| Task directions |
Using the data that follows, return exactly the lines from the one that contains "Systemu Kwalifikacji." through the one that contains "oczywistym i powszechnym", ends included.

| Input material |
===

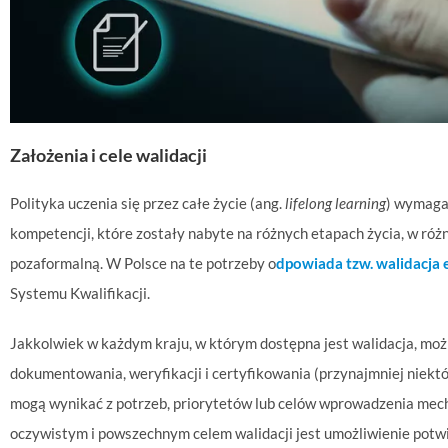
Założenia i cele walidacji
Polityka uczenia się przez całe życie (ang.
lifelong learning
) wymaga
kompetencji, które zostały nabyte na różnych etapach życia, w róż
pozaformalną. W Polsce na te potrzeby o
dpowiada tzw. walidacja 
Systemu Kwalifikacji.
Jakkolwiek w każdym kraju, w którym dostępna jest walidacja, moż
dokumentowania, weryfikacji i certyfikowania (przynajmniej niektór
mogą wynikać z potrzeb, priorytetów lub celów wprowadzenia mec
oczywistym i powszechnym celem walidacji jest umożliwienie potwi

===

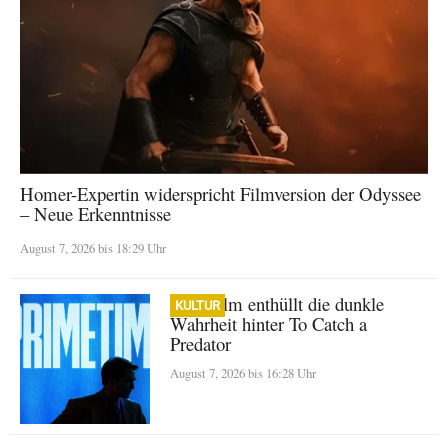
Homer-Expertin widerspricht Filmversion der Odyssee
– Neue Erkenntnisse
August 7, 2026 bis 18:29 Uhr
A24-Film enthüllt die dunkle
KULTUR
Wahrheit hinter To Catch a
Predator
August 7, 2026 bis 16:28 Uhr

===

| Worked solution |
Systemu Kwalifikacji.
Jakkolwiek w każdym kraju, w którym dostępna jest walidacja, moż
dokumentowania, weryfikacji i certyfikowania (przynajmniej niektór
mogą wynikać z potrzeb, priorytetów lub celów wprowadzenia mec
oczywistym i powszechnym celem walidacji jest umożliwienie potwi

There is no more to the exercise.